After seeing all the bruhaha on the list about keyed-ness, I thought I'd
try my hand at it, to see if I could get any farther before running up
into the wall. :)

Here's my own list of questions...first, the main problem with keys, as I
see it, is that there is no guiding PDD or spec that describes how they
should work. As such, people can only learn from the code. And that's a
mess. While basic key support is there, lots of things are
half-implemented, or incorrectly implemented, and it's quite hard to get a
coherent picture. At least, imho.

Where are keys going to be stored? Currently, they exist only on the
system stack, and key_new and key_clone are unused. Will we eventually
have free-floating keys?
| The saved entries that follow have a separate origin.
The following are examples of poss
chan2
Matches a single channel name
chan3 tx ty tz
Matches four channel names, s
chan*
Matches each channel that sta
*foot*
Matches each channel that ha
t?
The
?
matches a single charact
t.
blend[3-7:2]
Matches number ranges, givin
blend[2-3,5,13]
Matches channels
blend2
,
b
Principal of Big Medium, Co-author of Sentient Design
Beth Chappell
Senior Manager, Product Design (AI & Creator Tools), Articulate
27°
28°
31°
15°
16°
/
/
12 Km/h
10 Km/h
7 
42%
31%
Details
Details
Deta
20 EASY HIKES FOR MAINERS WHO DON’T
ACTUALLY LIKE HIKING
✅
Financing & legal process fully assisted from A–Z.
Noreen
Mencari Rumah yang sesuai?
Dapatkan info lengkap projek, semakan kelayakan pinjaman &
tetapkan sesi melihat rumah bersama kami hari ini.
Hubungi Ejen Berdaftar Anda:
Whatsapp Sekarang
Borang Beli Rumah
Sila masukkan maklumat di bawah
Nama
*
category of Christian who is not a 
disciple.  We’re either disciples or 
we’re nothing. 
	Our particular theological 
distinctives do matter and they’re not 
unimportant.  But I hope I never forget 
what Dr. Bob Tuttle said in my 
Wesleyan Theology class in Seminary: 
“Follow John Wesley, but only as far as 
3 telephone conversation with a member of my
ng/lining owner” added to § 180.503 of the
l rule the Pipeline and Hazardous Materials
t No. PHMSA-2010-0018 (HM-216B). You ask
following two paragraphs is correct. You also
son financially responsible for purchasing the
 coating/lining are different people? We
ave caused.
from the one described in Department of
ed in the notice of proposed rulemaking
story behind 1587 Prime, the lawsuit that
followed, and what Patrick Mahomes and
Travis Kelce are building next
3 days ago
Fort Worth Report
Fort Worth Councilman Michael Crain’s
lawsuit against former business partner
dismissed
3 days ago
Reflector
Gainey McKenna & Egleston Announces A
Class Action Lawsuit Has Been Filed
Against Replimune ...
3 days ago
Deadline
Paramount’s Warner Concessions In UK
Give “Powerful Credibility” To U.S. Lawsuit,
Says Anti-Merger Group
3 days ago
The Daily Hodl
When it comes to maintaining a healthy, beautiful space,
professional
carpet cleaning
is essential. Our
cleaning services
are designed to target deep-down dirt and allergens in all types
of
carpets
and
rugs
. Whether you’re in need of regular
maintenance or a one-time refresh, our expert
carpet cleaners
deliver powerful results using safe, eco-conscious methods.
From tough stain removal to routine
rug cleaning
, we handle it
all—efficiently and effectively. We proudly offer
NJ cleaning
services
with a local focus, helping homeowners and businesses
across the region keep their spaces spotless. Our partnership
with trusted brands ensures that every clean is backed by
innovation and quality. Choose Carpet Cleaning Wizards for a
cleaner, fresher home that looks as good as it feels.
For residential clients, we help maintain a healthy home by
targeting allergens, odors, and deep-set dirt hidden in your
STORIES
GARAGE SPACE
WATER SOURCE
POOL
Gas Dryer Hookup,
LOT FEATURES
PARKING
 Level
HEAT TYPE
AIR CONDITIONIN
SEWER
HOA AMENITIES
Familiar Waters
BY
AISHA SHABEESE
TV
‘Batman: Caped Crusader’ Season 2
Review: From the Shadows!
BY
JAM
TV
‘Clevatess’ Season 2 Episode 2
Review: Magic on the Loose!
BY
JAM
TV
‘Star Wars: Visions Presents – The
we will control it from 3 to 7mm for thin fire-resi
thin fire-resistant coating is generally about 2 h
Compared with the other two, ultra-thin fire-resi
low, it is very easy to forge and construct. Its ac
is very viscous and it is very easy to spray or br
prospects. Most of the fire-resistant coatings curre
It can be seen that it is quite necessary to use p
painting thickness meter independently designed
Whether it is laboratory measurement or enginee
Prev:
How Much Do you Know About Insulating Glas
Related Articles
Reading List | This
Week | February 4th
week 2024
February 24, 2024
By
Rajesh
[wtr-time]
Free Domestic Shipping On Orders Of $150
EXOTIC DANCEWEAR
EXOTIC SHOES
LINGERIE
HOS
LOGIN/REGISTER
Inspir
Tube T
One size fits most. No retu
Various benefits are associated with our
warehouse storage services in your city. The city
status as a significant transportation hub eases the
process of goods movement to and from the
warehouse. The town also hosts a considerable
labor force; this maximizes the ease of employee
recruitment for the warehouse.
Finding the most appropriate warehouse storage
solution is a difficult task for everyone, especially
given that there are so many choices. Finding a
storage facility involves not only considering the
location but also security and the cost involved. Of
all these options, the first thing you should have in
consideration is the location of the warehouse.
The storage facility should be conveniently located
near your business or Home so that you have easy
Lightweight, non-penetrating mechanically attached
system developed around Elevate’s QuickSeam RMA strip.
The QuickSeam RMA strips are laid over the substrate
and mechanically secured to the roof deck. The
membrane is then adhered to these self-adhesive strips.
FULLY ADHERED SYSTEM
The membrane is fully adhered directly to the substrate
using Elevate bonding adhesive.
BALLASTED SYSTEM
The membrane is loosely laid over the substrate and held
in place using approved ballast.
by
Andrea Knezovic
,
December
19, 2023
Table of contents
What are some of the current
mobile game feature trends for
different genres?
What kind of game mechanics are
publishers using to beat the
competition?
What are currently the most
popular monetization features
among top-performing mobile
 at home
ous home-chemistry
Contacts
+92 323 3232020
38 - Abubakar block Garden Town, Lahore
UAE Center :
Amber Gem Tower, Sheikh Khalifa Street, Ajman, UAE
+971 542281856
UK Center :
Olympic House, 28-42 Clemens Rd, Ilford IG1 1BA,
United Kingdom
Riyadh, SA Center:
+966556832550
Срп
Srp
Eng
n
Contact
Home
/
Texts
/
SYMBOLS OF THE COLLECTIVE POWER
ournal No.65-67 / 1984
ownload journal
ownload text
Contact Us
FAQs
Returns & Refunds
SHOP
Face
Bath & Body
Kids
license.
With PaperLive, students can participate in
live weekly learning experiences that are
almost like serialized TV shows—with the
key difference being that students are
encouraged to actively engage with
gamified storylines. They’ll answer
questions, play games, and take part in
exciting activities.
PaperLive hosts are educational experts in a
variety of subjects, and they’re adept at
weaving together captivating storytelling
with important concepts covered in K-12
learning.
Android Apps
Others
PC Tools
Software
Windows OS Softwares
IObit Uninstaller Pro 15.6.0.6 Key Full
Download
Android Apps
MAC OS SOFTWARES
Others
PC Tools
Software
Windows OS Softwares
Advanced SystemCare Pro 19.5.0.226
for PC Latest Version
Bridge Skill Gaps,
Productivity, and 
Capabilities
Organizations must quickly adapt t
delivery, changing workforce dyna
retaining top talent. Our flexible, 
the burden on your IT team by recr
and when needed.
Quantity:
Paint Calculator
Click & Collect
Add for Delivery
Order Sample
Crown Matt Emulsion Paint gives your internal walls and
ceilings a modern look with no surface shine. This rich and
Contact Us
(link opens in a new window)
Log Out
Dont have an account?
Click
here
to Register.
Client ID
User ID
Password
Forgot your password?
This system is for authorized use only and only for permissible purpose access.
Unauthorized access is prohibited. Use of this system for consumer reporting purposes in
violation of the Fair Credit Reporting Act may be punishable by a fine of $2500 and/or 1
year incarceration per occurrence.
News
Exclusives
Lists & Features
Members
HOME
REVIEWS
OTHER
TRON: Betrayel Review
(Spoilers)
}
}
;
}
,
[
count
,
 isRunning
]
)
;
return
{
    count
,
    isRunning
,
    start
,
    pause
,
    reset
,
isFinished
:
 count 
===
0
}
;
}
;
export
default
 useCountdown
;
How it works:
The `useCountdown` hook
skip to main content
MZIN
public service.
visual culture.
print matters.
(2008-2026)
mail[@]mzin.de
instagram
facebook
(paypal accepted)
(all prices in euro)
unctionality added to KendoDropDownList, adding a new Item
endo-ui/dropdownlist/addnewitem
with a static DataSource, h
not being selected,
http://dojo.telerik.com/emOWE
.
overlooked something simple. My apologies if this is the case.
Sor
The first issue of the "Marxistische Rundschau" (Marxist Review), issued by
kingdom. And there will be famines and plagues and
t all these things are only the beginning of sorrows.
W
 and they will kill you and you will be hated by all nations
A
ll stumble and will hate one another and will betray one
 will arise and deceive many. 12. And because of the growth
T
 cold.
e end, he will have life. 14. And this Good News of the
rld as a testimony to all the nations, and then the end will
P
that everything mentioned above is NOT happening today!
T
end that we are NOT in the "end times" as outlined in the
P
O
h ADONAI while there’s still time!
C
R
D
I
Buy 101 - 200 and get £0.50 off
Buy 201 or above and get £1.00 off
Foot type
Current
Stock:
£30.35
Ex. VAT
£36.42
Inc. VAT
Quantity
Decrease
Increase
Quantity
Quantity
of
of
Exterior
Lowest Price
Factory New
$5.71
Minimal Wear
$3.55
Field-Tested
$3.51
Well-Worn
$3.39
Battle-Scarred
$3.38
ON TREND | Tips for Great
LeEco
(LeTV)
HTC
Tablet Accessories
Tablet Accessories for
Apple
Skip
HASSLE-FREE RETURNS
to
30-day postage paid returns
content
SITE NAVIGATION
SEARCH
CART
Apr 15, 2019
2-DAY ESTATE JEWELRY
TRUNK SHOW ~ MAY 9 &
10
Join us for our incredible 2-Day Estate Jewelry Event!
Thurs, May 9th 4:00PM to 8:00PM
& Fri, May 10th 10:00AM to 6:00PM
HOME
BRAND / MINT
Should we create support that causes them to be
stored in small-object pools?

I see that certain ops accept a type called KEY, which acts exactly like
INT. And I mean *exactly*. It pulls data from INT registers, and even the
'k' and 'kc' type translate into accesses that look exactly like 'i' and
'ic'.

Are we planning on having key creation and mutation operations? Where will
these keys be stored in order to operate on them? INT registers? (Sorta
how it is now, although it looks wrong). STR registers? (Means they need
to be headered, DOD'ed, and a larger per-key size). Will they get their
own registers, maybe only 8 deep?

What about the possibility for constructing/operating on keys using a Key
PMC. We could convert to/from real KEYs by using the PMC. This is
basically just a sidestep of the above problem.

Currently, I see:
set_keyed_integer:
PK*
PI*
*PI
*PK

set_keyed:
PS*
*PS
PN*
*PN

set:
PPPP

What's the point of set_keyed versus set_keyed_integer naming? There
doesn't seem to be any overlap at all, so set_keyed_integer could safely
be named set_keyed.

Can we safely remove "set PPPP", due to the relative inefficiency in
constructing dummy PMCs to call it? Wouldn't it be more efficient to split
the call into two "set PP*",and "setP*P" calls?